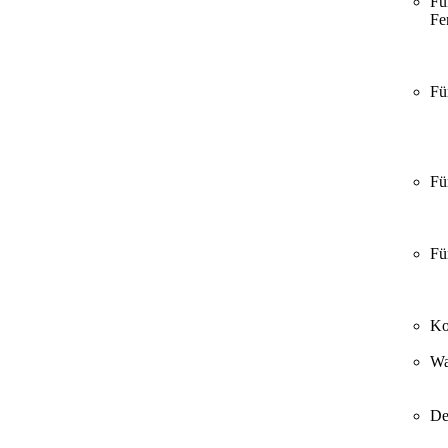
Fü
Fer
Fü
Fü
Fü
Ko
Wa
De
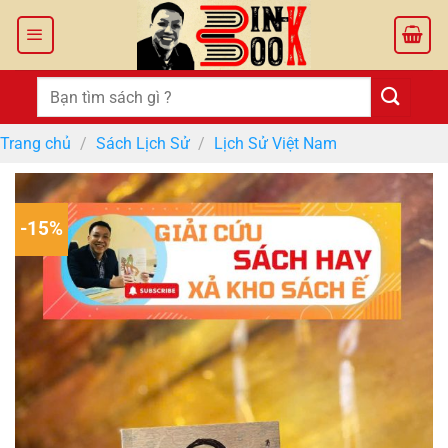
Bỏ
qua
nội
dung
Tìm
kiếm:
Trang chủ
/
Sách Lịch Sử
/
Lịch Sử Việt Nam
-15%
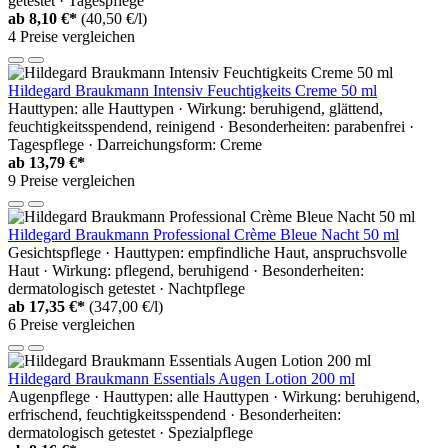
getestet · Tagespflege
ab
8,10 €*
(40,50 €/l)
4 Preise vergleichen
Hildegard Braukmann Intensiv Feuchtigkeits Creme 50 ml
Hauttypen: alle Hauttypen · Wirkung: beruhigend, glättend,
feuchtigkeitsspendend, reinigend · Besonderheiten: parabenfrei ·
Tagespflege · Darreichungsform: Creme
ab
13,79 €*
9 Preise vergleichen
Hildegard Braukmann Professional Crème Bleue Nacht 50 ml
Gesichtspflege · Hauttypen: empfindliche Haut, anspruchsvolle
Haut · Wirkung: pflegend, beruhigend · Besonderheiten:
dermatologisch getestet · Nachtpflege
ab
17,35 €*
(347,00 €/l)
6 Preise vergleichen
Hildegard Braukmann Essentials Augen Lotion 200 ml
Augenpflege · Hauttypen: alle Hauttypen · Wirkung: beruhigend,
erfrischend, feuchtigkeitsspendend · Besonderheiten:
dermatologisch getestet · Spezialpflege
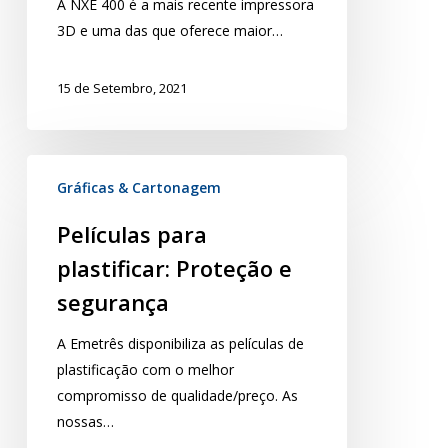
A NXE 400 é a mais recente impressora
3D e uma das que oferece maior…
15 de Setembro, 2021
Gráficas & Cartonagem
Películas para
plastificar: Proteção e
segurança
A Emetrês disponibiliza as películas de
plastificação com o melhor
compromisso de qualidade/preço. As
nossas…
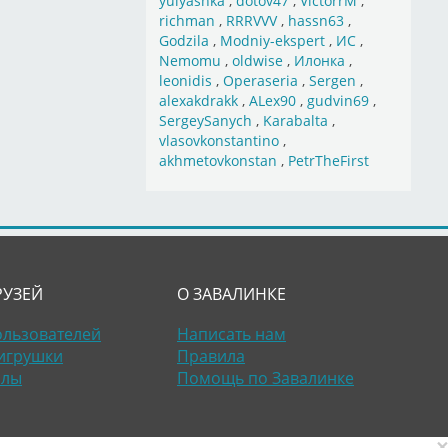
yulyashka
,
dotov47
,
VictorrM
,
richman
,
RRRVVV
,
hassn63
,
Godzila
,
Modniy-ekspert
,
ИС
,
Nemomu
,
oldwise
,
Илонка
,
leonidis
,
Operaseria
,
Sergen
,
alexakdrakk
,
ALex90
,
gudvin69
,
SergeySanych
,
Karabalta
,
vlasovkonstantino
,
akhmetovkonstan
,
PetrTheFirst
РУЗЕЙ
О ЗАВАЛИНКЕ
ользователей
Написать нам
игрушки
Правила
алы
Помощь по Завалинке
×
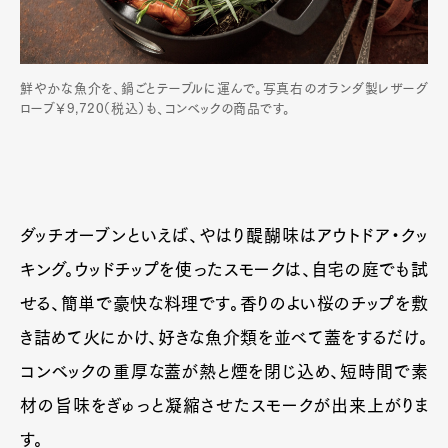
鮮やかな魚介を、鍋ごとテーブルに運んで。写真右のオランダ製レザーグ
ローブ￥9,720（税込）も、コンベックの商品です。
ダッチオーブンといえば、やはり醍醐味はアウトドア・クッ
キング。ウッドチップを使ったスモークは、自宅の庭でも試
せる、簡単で豪快な料理です。香りのよい桜のチップを敷
き詰めて火にかけ、好きな魚介類を並べて蓋をするだけ。
コンベックの重厚な蓋が熱と煙を閉じ込め、短時間で素
材の旨味をぎゅっと凝縮させたスモークが出来上がりま
す。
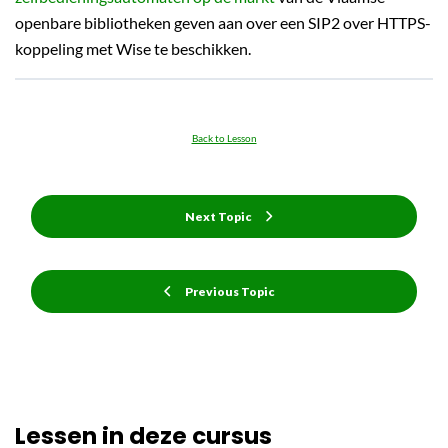
openbare bibliotheken geven aan over een SIP2 over HTTPS-
koppeling met Wise te beschikken.
Back to Lesson
Next Topic
Previous Topic
Lessen in deze cursus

* [What is required]: Although the records above contain pictures, the copy should hold only the lines from their start through the line containing "9 Preise vergleichen", each exactly as written, and none of the pictures.

* [Result of this exercise]:
Fü
Fer
Fü
Fü
Fü
Ko
Wa
De
Bỏ
qua
nội
dung
Tìm
kiếm:
Trang chủ
/
Sách Lịch Sử
/
Lịch Sử Việt Nam
-15%
getestet · Tagespflege
ab
8,10 €*
(40,50 €/l)
4 Preise vergleichen
Hildegard Braukmann Intensiv Feuchtigkeits Creme 50 ml
Hauttypen: alle Hauttypen · Wirkung: beruhigend, glättend,
feuchtigkeitsspendend, reinigend · Besonderheiten: parabenfrei ·
Tagespflege · Darreichungsform: Creme
ab
13,79 €*
9 Preise vergleichen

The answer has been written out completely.